I think once we run the pandas test suite with cudf.pandas debugging modes turned on we should get a better of what kinds of failures we're running in to.

vyasr commented 1 month ago

With the solution in #16601, we are actually returning a (subclass of a) numpy array. Our primary goal was to make instance checks isinstance(df['a'].values, np.ndarray) pass, but I think we may have also implicitly resolved this issue in the process because the result will be true numpy arrays. All the cases where we thought that we would need to proxy numpy itself stemmed from thinking that we needed to modify other attributes of the numpy module or nested attributes of the numpy array proxy type to also be compatible with the pandas accelerator mode. Therefore, I would think that libraries using the NumPy C API or any other part of the numpy API beyond just the array class will also work now (to the extent that cudf itself works with numpy) with the caveat that there will be more host-device transfers happening than we would like. Does that sound right to others @wence- @galipremsagar @beckernick? Are there good tests cases on which we can verify this hypothesis? CC @Matt711 for #16955.

Matt711 commented 1 month ago

Thanks for not losing track of this issue @vyasr. Your summary sounds correct to me. We do have a few tests that verify that cudf.pandas works with functions using the NumPy C API. They are in the third-party integration test suite (specifically test_numpy.py and test_pytorch).
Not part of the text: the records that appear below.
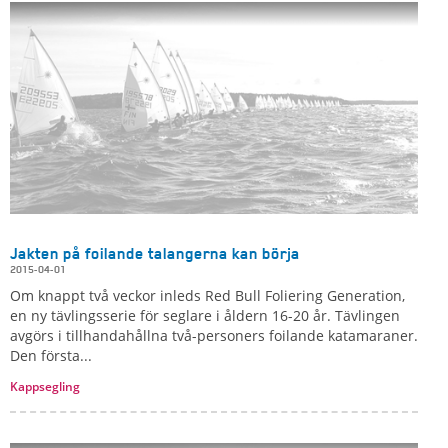
Jakten på foilande talangerna kan börja
2015-04-01
Om knappt två veckor inleds Red Bull Foliering Generation,
en ny tävlingsserie för seglare i åldern 16-20 år. Tävlingen
avgörs i tillhandahållna två-personers foilande katamaraner.
Den första...
Kappsegling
But I we should add more testing. Specifically, I think we should

  1. Add more tests in test_numpy.py and possibly test_pytorch.py that use the C API (ie. operate on the data buffer directly)
  2. Add more libraries to the third-party integration test suite. We've discussed catboost offline before, so we can start there.

I think doing both of those things will go far, but it may not cover the case where a user writes a function in pure C, compiles it so a shared object, and uses it in python. It may be overkill, but maybe we should add a few tests where the custom function is in pure C?

vyasr commented 4 weeks ago

I don't think that we need to go that far. I think your points 1 and 2 are great and would be sufficient. I would love to see a catboost test if you could throw something together. As long as we cover enough third-party libraries I'll feel good about us covering a wide range of possible uses of the C API. The case you're describing is fundamentally no different than any of the others.